Todo o Oriente Médio saiu do controle dos imperialistas. Vários regimes já caíram e a revolução ferve sob a superfície em um país após outro. Grã-Bretanha e França, cujas frotas, comerciantes e exércitos uma vez dominaram o mundo, são sombras patéticas do que já foram – embora seus líderes não pareçam ter notado. A zona do euro está envolvida em problemas internos incontroláveis. A Rússia, ferida e humilhada após o ignominioso colapso da União Soviética, procura reafirmar sua influência regional, e está “lutando em categoria superior ao seu peso”. O “homem forte” da Turquia, Erdogan, está sendo chacoalhado por uma onda revolucionária dramática. No Irã, anos de mobilizações revolucionárias e de surpresas eleitorais mudaram a equação. Até mesmo Israel deve andar na corda bamba, enquanto os protestos em casa e a furiosa instabilidade por todos os lados forçam-no a ser mais cauteloso do que os seus líderes estão acostumados.

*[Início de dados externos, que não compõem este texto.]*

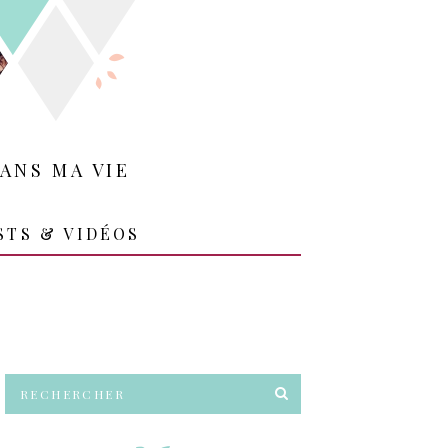
ANS MA VIE
STS & VIDÉOS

Adicionem-se a isto os cálculos impiedosos e os bilhões de dólares de chineses, sauditas e qatarís que foram chegando e você terá um verdadeiro barril de pólvora prestes a explodir.

Neste contexto volátil, os EUA não podem se dar ao luxo de ficar humildemente de lado. E, no entanto, tem algumas opções, nenhuma delas particularmente palatável. Forçado a escapulir do Iraque com o rabo entre as pernas e, similarmente, derrotado no Afeganistão, deve mostrar ao mundo que sua poderosa força militar não é um tigre de papel. Daí, as audazes palavras sobre “linhas vermelhas” e armas químicas, uma reminiscência da “linha de areia” de George H. Bush, uma mensagem a Saddam Hussein. Apesar de falar grosso, Obama provavelmente imaginou que Assad não cruzaria a “linha vermelha”, permitindo assim aos EUA se erguer e falar grosso, apesar de não serem compelidos a agir de fato. Afinal, Assad estava fazendo um bom trabalho abatendo dezenas de milhares de seus cidadãos e pulverizando cidades inteiras apenas com armas convencionais. Por que correria ele o risco de levar os imperialistas à intervenção direta? Assad é um bastardo cruel; mas não é um bastardo totalmente estúpido.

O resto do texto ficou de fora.